Spark of Passion Still Burns
Kanna Phaneendra and Suharika met, as most young couples do, through a common friend Anand. Phaneendra was smitten by Suharika eventually. They began dating and got married in 2010. the business man recalls with a smile, “Anand and Suharika came to the gym in my house and that was our first meeting. We then started meeting regularly along with friends and one day all of us decided to go for a movie. But to my surprise, only two of us ended up at the theatre. By the end of the three-hour movie, I started liking her.” “It was strange how we met randomly and eventually ended up being one,” says Suharika.
Hooked by their passion
Her love for cars and polo brought her closer to Phaneendra. It is these activities that forged strong bonds of deep caring and attachment between them. The spark of passion still burns, as Phaneendra says, “Her passion for my polo team is growing day-by-day and she loves my horses and dogs more than me.”
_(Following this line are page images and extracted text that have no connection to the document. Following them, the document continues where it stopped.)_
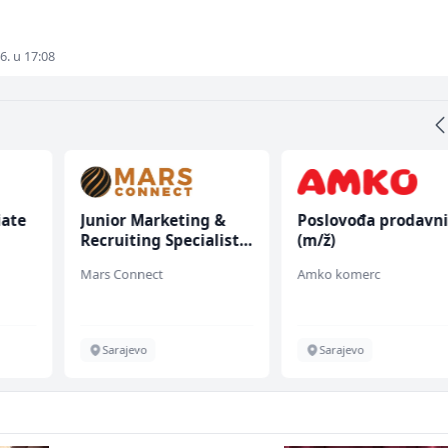
6. u 17:08
iate
Junior Marketing &
Poslovođa prodavn
Recruiting Specialist
(m/ž)
(m/ž)
Mars Connect
Amko komerc
Sarajevo
Sarajevo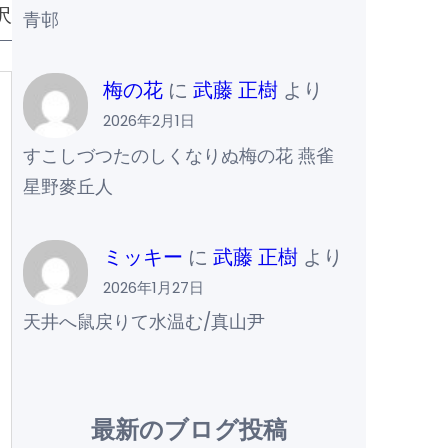
沢
青邨
梅の花
に
武藤 正樹
より
2026年2月1日
すこしづつたのしくなりぬ梅の花 燕雀
星野麥丘人
ミッキー
に
武藤 正樹
より
2026年1月27日
天井へ鼠戻りて水温む/真山尹
最新のブログ投稿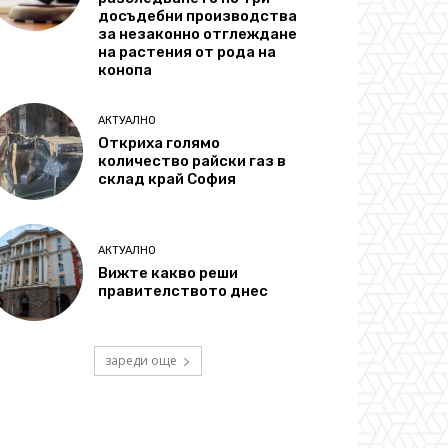
досъдебни производства
за незаконно отглеждане
на растения от рода на
конопа
АКТУАЛНО
Откриха голямо
количество райски газ в
склад край София
АКТУАЛНО
Вижте какво реши
правителството днес
зареди още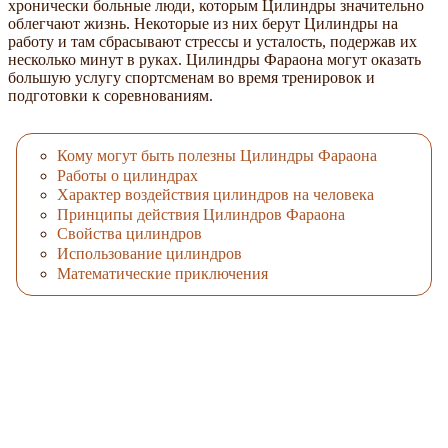
хронически больные люди, которым Цилиндры значительно
облегчают жизнь. Некоторые из них берут Цилиндры на
работу и там сбрасывают стрессы и усталость, подержав их
несколько минут в руках. Цилиндры Фараона могут оказать
большую услугу спортсменам во время тренировок и
подготовки к соревнованиям.
Кому могут быть полезны Цилиндры Фараона
Работы о цилиндрах
Характер воздействия цилиндров на человека
Принципы действия Цилиндров Фараона
Свойства цилиндров
Использование цилиндров
Математические приключения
When Suharika likes his simplicity and forgiveness, Phaneendra admires her innocence. On a lighter note he says, “I like when she shops. That gives me the kick to earn more for her.”
Meant to be
Five years of togetherness and thoroughly enjoying each other’s company, ask them when exactly they fell in love and Phanee and Suharika go blank. “It just happened. After we met for the first time and as the time progressed we went through many ups and downs. But at the end of it all we knew we were meant for each other,” explains Suharika.
Talk rather than fight
It’s perfectly healthy and normal for couples to fight even if they are deeply in love. Some level of conflict is inevitable. “Avoiding conflict does more harm. It’s natural. But we make it a point to sit and solve it instead of prolonging the issue. We don’t give space for fights. Even if some thing comes up we always try to sit down and talk. It’s always better to talk than to fight,” they say.
Staying strong through the mightiest of storms
Sometimes, things go wrong. It’s in those difficult times that your relationship is put to test. “Every couple goes through the highs and lows but at the end of it all we have happiness. We just enjoy being ourselves and are very into each other,” says Suharika and Phaneendra adds, “It’s just passion for each other that keeps us intact. There are disturbances, but our idea in life is to be together and happy so the end result is clear. We always try to do our best for each other.”
The couple who will be celebrating their fifth anniversary this May 26 say, we still love each other intensely. “It seems like we are married yesterday.”
For Suharika, Phaneendra’s love has been consistent. “He’s thoughtful and knows exactly how I’m feeling. He pampers me so much. He does not let anything negative come close me at all. I feel as if I have a safety cocoon around me. I think all it takes is respect and love for your partner,” says Suharika and Phaneendra adds, “Marriage is a bonding between two families and generations to come.”
Trust is vital
Building trust and intimacy in marriage may require planning time and effort. “The hardest thing is to make your spouse believe in you. Once that belief develops then it’s a smooth journey thereafter. Until then it’s a roller coaster ride,” says Suharika.